Chinese industrial profits grew 10.1% year-over-year in September, a significant slowdown from 19.1% in August. In absolute levels, industrial profits in the month rose as the slowdown was due to the base effect. Overall, prices were less favorable for industrial businesses while costs rose. The manufacturing industry saw a 1.1% increase, while the profits in coal, oil and natural gas saw large declines.


Quick look ahead

Canada – International merchandise trade (November 4); Labor force survey (November 6)

The Canadian trade deficit is expected to narrow in September after having widened substantially since the crisis began. Followed, we will get employment numbers for October forecasted to have little changed as lockdowns have been reimposed. Expectations call for a gain of just 75K, with no change in the unemployment rate currently at 9.0%.

U.S. – Presidential election and factory orders (November 3); Federal Reserve meeting (November 5); Non-farm payrolls (November 6)

The presidential election between current President Donald Trump and Presidential Candidate Joe Biden will finally be held. A record number of people have already voted driven by the impact of the coronavirus, and polls show that Biden has a nearly two-to-one advantage of winning. The Senate elections will also be a key point to watch, as a Blue Sweep (Democratic presidency and Senate majority) seems to be the market consensus currently which could result in higher fiscal spending. Even with the polls pointing to a Democratic victory, markets are still wary as Trump had defied odds in the 2016 Elections.

The Federal Reserve will meet next week with no policy changes expected, but the outlook seems gloomy with the Fed having lowered the minimum loan amount to $US100K from $US250K amid a volatile last week. There may be hints of additional forward guidance as cases and uncertainty have significantly risen.

Lastly, non-farm payrolls are expected to gain another 600K in October, following the 661K in September. Job growth continues at a solid pace but has significantly slowed as the final stretches of the recovery will be the hardest.
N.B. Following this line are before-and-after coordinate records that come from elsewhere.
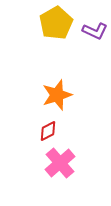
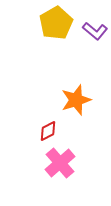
purple L-shape: rotated 15 degrees clockwise
orange star: moved 19 px right, 5 px down
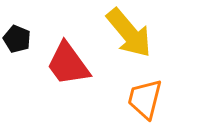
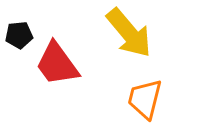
black pentagon: moved 2 px right, 4 px up; rotated 28 degrees counterclockwise
red trapezoid: moved 11 px left
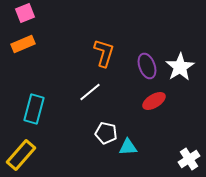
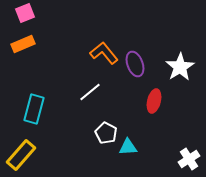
orange L-shape: rotated 56 degrees counterclockwise
purple ellipse: moved 12 px left, 2 px up
red ellipse: rotated 45 degrees counterclockwise
white pentagon: rotated 15 degrees clockwise
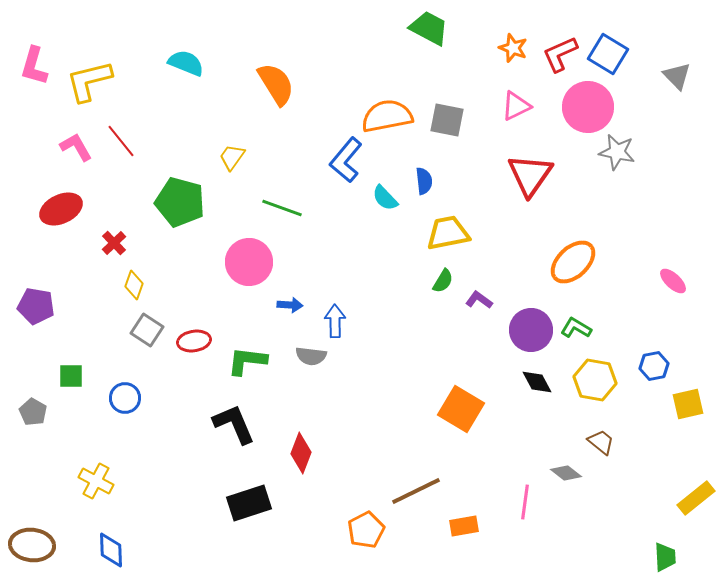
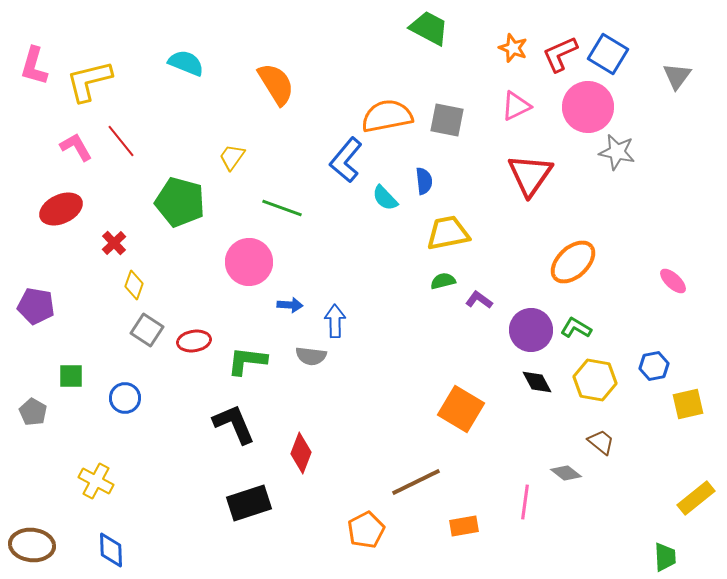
gray triangle at (677, 76): rotated 20 degrees clockwise
green semicircle at (443, 281): rotated 135 degrees counterclockwise
brown line at (416, 491): moved 9 px up
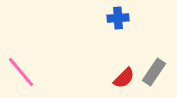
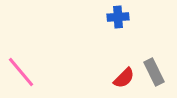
blue cross: moved 1 px up
gray rectangle: rotated 60 degrees counterclockwise
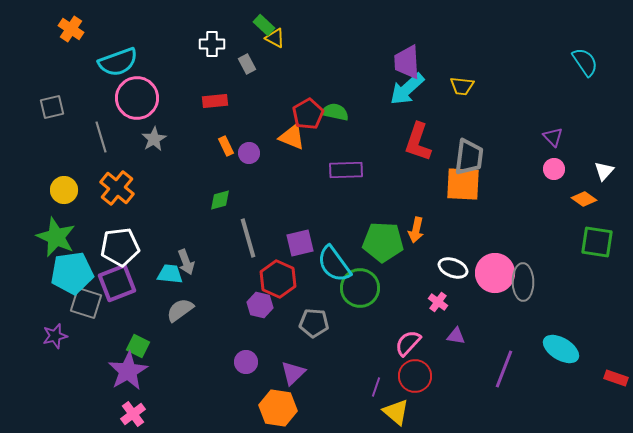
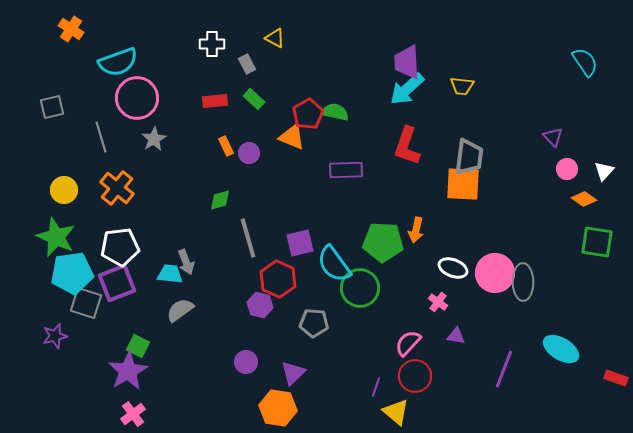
green rectangle at (264, 25): moved 10 px left, 74 px down
red L-shape at (418, 142): moved 11 px left, 4 px down
pink circle at (554, 169): moved 13 px right
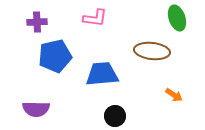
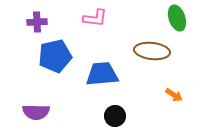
purple semicircle: moved 3 px down
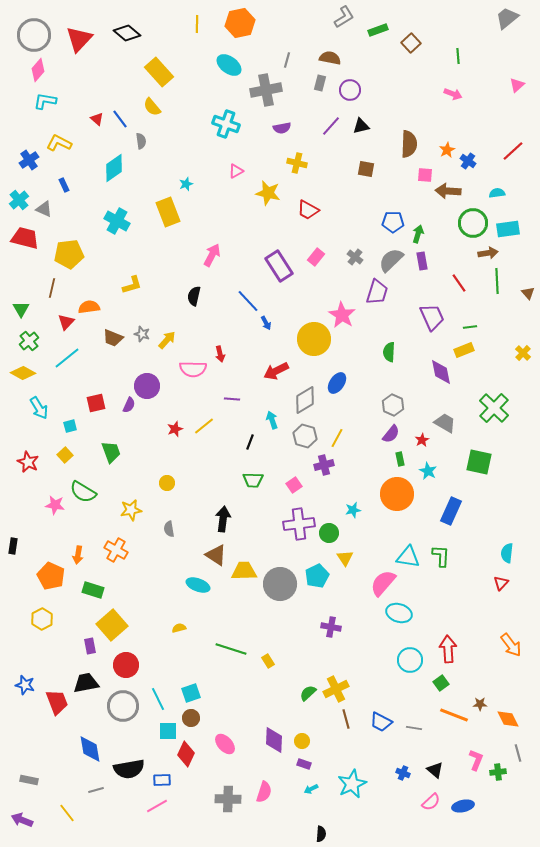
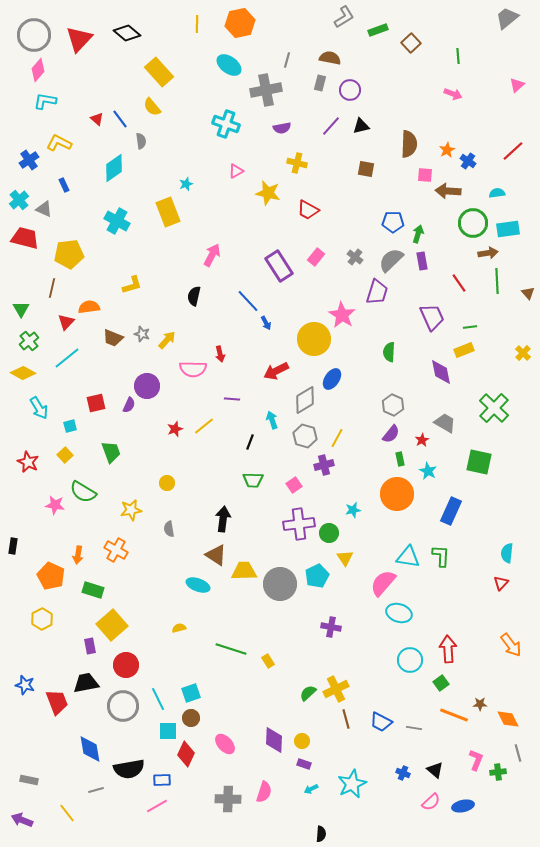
blue ellipse at (337, 383): moved 5 px left, 4 px up
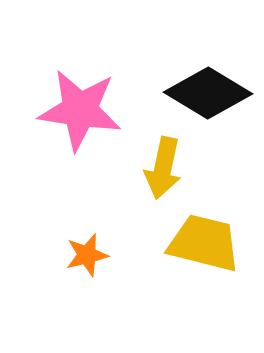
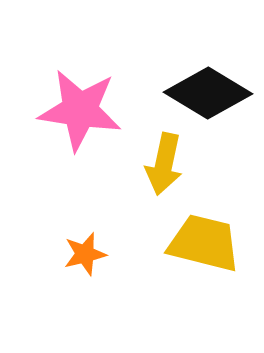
yellow arrow: moved 1 px right, 4 px up
orange star: moved 2 px left, 1 px up
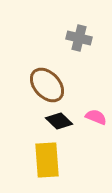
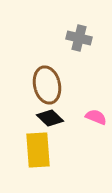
brown ellipse: rotated 30 degrees clockwise
black diamond: moved 9 px left, 3 px up
yellow rectangle: moved 9 px left, 10 px up
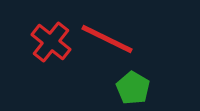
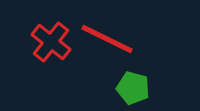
green pentagon: rotated 16 degrees counterclockwise
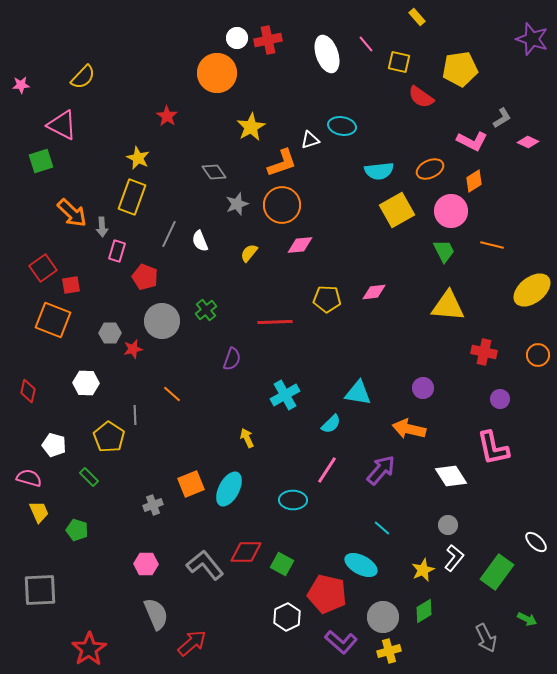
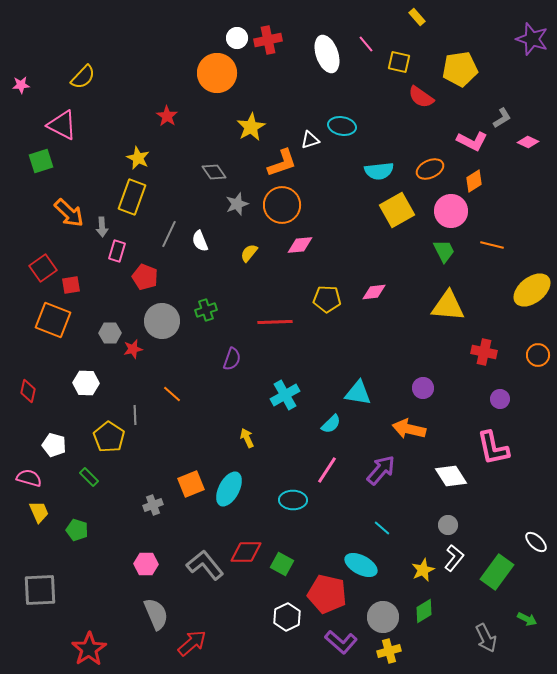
orange arrow at (72, 213): moved 3 px left
green cross at (206, 310): rotated 20 degrees clockwise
The unemployment rate is forecasted to drop 0.2% to 7.7%.

International – China PMI (November 3); Eurozone retail sales and Germany factory orders (November 5); Germany industrial production (November 6)

China has continued to lead the recovery thus far, and little change is expected both the Services and Manufacturing PMIs. Both readings are expected to stay expansionary, with emphasis on services which has lagged the recovery.

Eurozone retail sales are expected to have decreased in September as cases have risen. Meanwhile Germany factory orders and industrial production in September are forecasted to increase driven by strong automobile production.